Она уже начинала думать, что наступило самое счастливое время ее жизни. Вильгельм постепенно приближал ее к себе, позволял принимать участие в государственных делах; она знала обо всем происходящем в Англии, и они каждый день обсуждали вести, приходившие оттуда. Ах, как ей хотелось, чтобы в этих разговорах не так часто упоминалось имя ее отца и чтобы от нее не требовали презрения к нему! Однако, слыша рассказы о его бесчисленных глупостях и просчетах, она поневоле приходила к мысли о том, что он заслуживает такого отношения со стороны своей дочери.

Мария подружилась с Генриеттой. Монмуту это было приятно. Он говорил, что давность их связи скорее свидетельствует о его мужском постоянстве, чем о супружеской неверности, и хотя Мария любила герцогиню Монмутскую, она не могла не признать достоинств его любовницы; Генриетта была уже не фривольной девочкой, когда-то танцевавшей в Каллисте, а серьезной, зрелой женщиной, знававшей все желания Монмута и решившейся провести с ним всю оставшуюся жизнь. Генриетта питала к нему почти такие же чувства, какие Мария питала к Вильгельму.

Да и сам Джемми, энергичный, неунывающий – кто же, исключая принца, мог не заразиться его жизнерадостностью? Какие бы события ни надвигались на Англию, он всегда находил время от души повеселиться. Танцевал он лучше любого придворного, а Марию любил еще с ее детства.

От его красоты и мужской грации у нее порой захватывало дух; видя его с Генриеттой, она всякий раз думала о небывалом счастье, выпавшем этой женщине. Ей становилось скучно без тех вечеров, когда Джемми учил ее новым танцам.

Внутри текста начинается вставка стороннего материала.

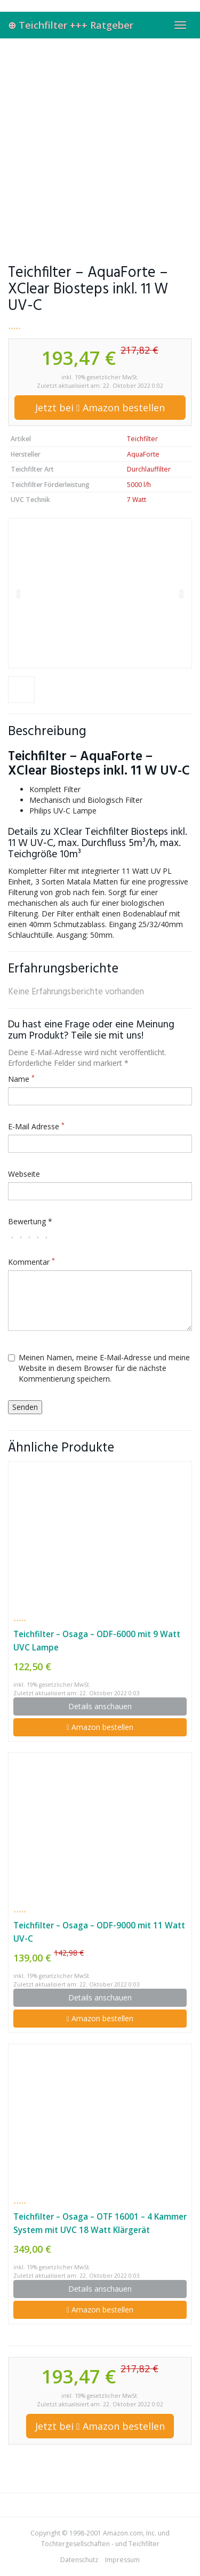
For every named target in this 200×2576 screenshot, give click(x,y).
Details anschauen (100, 1706)
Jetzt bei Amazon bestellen (100, 407)
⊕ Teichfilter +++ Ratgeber (70, 25)
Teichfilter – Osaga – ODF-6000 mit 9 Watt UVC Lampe (96, 1641)
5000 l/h (139, 484)
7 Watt (136, 499)
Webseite (24, 1174)
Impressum (122, 2559)
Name (21, 1079)
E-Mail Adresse (36, 1126)
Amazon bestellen (100, 1727)
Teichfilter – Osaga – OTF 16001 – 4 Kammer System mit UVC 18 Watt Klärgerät (100, 2223)
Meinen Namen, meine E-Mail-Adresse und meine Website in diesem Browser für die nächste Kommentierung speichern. (99, 1368)
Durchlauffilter (149, 469)
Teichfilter (142, 438)
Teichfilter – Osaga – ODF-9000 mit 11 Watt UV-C (99, 1932)
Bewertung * (30, 1221)
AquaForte (143, 454)
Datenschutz (79, 2559)
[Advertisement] (100, 144)
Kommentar (31, 1262)
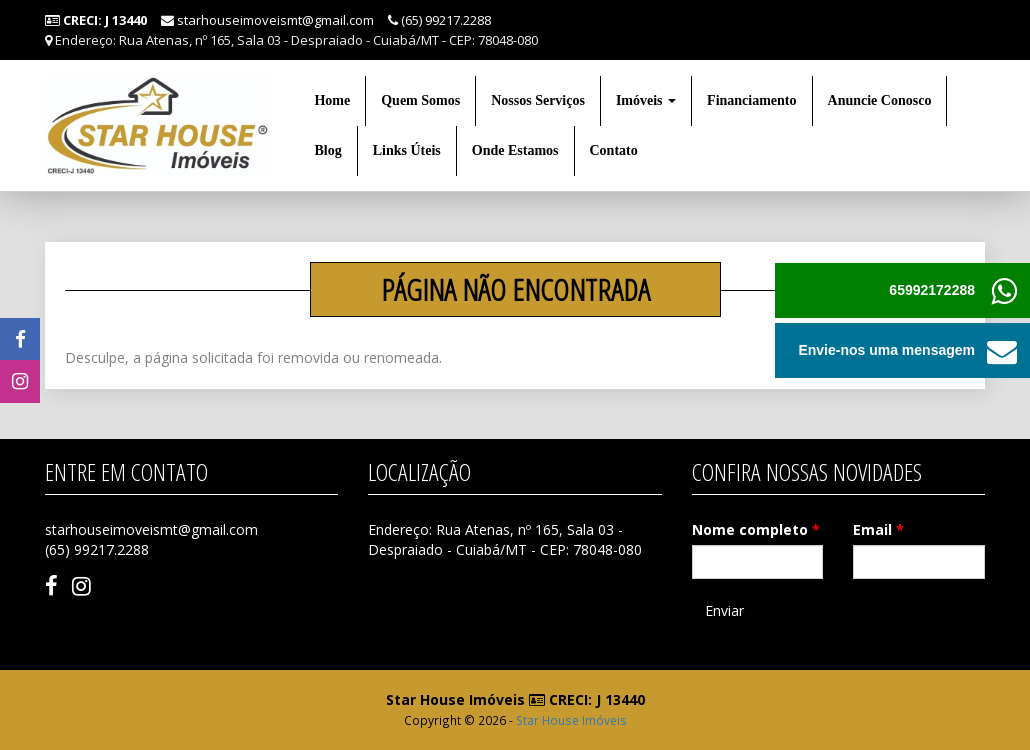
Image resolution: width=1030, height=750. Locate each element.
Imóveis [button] (646, 100)
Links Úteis (407, 150)
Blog (327, 150)
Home (332, 100)
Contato (614, 150)
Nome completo (756, 529)
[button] (1002, 350)
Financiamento (751, 100)
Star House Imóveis (571, 720)
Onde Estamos (515, 150)
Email (878, 529)
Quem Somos (420, 100)
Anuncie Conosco (880, 100)
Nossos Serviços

– А помнишь Ричмонд? – как-то спросила она. Он улыбнулся. Затем сказал:

– Никогда не забуду, как мы там танцевали.

И вновь она поймала себя на том, что мысленно сравнивала Джемми и Вильгельма. Ей сразу расхотелось танцевать.

Просто они слишком разные люди, уверяла она себя чуть позже. Каждый из них по-своему привлекателен.

И если уж судить строго: Вильгельм – человек идеи. Он бы никогда не пошел на те авантюры, в которые столько раз был вовлечен Джемми. Юные годы Джемми провел бурно, Вильгельм – незаметно. Джемми был красив и обаятелен, но Вильгельм был прирожденным правителем.

Она думала о буйном прошлом Монмута – о том, как король вновь и вновь спасал его от позора и катастрофы. Вспомнила несчастную Элеонору Нидхем, которая покинула столицу, потому что собиралась родить ребенка от него, Джемми. Теперь у нее было пятеро детей; у герцогини – шестеро, а у Генриетты – двое. Всего тринадцать. А у нее самой – ни одного. Увы, в этом смысле она при всем желании не могла сравнивать Джемми и Вильгельма.

Правда, была еще Елизавета Вилльерс… Она закрывала глаза на эту связь. С Елизаветой они встречались довольно часто, но Мария внушила себе мысль том, что все беды уже позади.

Вильгельм был слишком занят своими делами; на любовницу у него просто не хватало времени. Следовательно, все позади. И лучше не вспоминать о том, что было.

 

Приезд Монмута разогнал скуку гаагского двора; изменил он и жизнь самой Марии. Порой она даже задавалась вопросом, сможет ли когда-нибудь вернуться к будням, еще недавно казавшимся такими привычными.